De um lado estão os pró-Síria e seus aliados: o Hezbollah, o movimento Amal, também xiita, e alguns grupos cristãos, como o partido de Aun. Do outro, o grupo contrário à aproximação com a Síria reúne muçulmanos sunitas, cristãos e drusos.

'Parece que o regime sírio continuará com seus crimes', acusou o líder druso Walid Jumblatt. 'Eu espero mais assassinatos', completou.

A Síria manteve tropas no Líbano de 1976 a 2005. No ano passado, as suspeitas do envolvimento de autoridades sírias no assassinato do ex-premiê Rafic Hariri, em fevereiro, aumentaram a pressão da população libanesa e da comunidade internacional sobre Damasco, que foi obrigado a retirar suas tropas do país vizinho. O governo sírio negou participação na morte de Gemayel.

Apesar de Gemayel não ter a popularidade de Hariri, o ministro pertencia à terceira geração da mais importante dinastia cristã do Líbano.
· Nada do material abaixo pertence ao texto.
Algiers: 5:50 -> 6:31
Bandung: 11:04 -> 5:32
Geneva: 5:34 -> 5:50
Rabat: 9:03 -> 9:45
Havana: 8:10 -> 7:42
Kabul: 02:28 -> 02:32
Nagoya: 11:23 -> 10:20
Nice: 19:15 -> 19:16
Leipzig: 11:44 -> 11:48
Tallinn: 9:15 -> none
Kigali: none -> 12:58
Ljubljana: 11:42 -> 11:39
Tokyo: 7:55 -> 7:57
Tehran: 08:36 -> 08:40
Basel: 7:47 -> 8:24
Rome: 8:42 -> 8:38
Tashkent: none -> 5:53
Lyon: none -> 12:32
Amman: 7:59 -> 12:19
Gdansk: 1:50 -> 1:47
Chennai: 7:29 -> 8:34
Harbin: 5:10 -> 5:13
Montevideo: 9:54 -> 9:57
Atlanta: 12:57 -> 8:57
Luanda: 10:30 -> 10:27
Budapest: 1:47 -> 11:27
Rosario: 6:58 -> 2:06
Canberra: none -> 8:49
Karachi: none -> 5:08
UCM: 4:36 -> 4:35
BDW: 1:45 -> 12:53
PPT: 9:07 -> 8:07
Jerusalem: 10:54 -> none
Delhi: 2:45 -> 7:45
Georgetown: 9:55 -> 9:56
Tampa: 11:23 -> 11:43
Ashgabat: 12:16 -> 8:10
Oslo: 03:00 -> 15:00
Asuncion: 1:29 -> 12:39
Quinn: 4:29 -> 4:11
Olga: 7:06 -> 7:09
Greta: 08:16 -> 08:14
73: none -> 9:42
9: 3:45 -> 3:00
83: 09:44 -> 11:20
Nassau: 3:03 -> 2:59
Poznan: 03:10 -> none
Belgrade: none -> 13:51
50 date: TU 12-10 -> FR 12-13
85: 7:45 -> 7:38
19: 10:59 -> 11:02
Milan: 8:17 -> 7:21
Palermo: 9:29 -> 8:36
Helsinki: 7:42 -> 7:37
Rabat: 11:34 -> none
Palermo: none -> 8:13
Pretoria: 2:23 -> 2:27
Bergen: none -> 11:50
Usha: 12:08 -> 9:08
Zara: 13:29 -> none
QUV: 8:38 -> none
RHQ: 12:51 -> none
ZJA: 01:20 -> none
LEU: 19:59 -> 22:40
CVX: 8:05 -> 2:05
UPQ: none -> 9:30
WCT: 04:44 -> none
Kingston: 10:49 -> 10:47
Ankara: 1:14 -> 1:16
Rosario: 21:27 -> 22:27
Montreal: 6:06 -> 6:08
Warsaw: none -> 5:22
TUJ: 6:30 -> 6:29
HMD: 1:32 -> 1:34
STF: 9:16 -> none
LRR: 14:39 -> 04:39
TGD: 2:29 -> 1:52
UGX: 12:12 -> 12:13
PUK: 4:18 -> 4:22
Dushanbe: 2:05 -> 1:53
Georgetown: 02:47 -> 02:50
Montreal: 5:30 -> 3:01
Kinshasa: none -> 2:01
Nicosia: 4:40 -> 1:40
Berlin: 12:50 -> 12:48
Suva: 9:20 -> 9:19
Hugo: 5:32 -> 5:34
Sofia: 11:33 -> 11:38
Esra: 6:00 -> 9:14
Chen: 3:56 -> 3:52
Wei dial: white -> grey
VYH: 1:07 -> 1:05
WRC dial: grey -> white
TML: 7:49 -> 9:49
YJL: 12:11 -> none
O crime enfureceu os cristãos maronitas - cerca de 25% da população.

INGERÊNCIA

A morte do líder cristão ocorreu num momento em que o governo do premiê Fuad Siniora, apoiado pelo Ocidente, passa por uma crise política por causa da renúncia de seis ministros aliados ao Hezbollah. O grupo xiita deixou o governo porque Siniora resistiu às suas exigências de indicar 8 dos 24 ministérios, o que lhes permitiria vetar decisões e derrubar o gabinete.

Segundo um assessor da Casa Branca, o presidente americano, George W. Bush, ligou ontem para o premiê libanês e prometeu 'apoiar a independência libanesa da ingerência do Irã e da Síria'. Os EUA já tinham acusado os sírios e o Hezbollah de tentar derrubar o atual governo.

Anteontem, Bush não culpou diretamente os países vizinhos pelo crime, mas pediu que as 'pessoas e as forças' por trás dele fossem identificadas. Ele também garantiu que 'a violência e instabilidade no Líbano' não impedirão a criação de um tribunal internacional para julgar o caso Hariri. Esse projeto foi aprovado pelo Conselho de Segurança, o órgão deliberativo da ONU.